• Aucun résultat trouvé

5. Analyses empiriques

5.3 Analyses statistiques

5.3.1 Tests de différences des valeurs moyennes

Avant d’analyser les résultats des estimations économétriques, il s’avère nécessaire d’analyser le « comportement naturel » de nos données en effectuant quelques analyses statistiques. Pour ce faire, nous effectuons des tests de différence des valeurs moyennes de l’indice des institutions de droits de propriété privée en fonction des différentes caractéristiques des pays de notre échantillon.
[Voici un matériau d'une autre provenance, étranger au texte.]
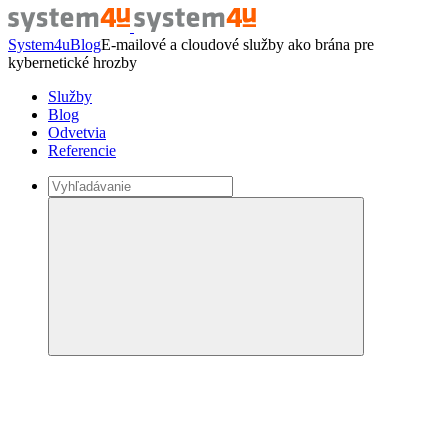
System4u
Blog
E-mailové a cloudové služby ako brána pre
kybernetické hrozby
Služby
Blog
Odvetvia
Referencie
Selon l’approche économique, une augmentation du revenu par tête est favorable à l’amélioration de la qualité des institutions de droits de propriété privée. Statistiquement, on devrait s’attendre à ce que les pays les plus riches -en termes de revenu par tête- soient dotés de meilleures institutions de protection des droits de propriété. C’est ce qui semble ressortir du tableau I.1 puisqu’il apparaît dans ce tableau, que les pays dont le revenu par tête en 1970 est supérieur à la moyenne de l’échantillon, disposent relativement de meilleures institutions. Le tableau I.1 indique une différence de 1,82 de la valeur de la qualité des institutions de protection des droits de propriété en faveur des pays dont le revenu par tête en 1970 est supérieur à la moyenne, comparativement à leurs homologues dont le revenu par tête est inférieur à la moyenne du revenu par tête dans notre échantillon. Cette différence est significative à 1%, et est supérieure à la valeur de l’écart type (1,65, confer tableau AI.2 dans l’annexe relative à ce chapitre) de l’indice des institutions de droits de propriété dans notre échantillon.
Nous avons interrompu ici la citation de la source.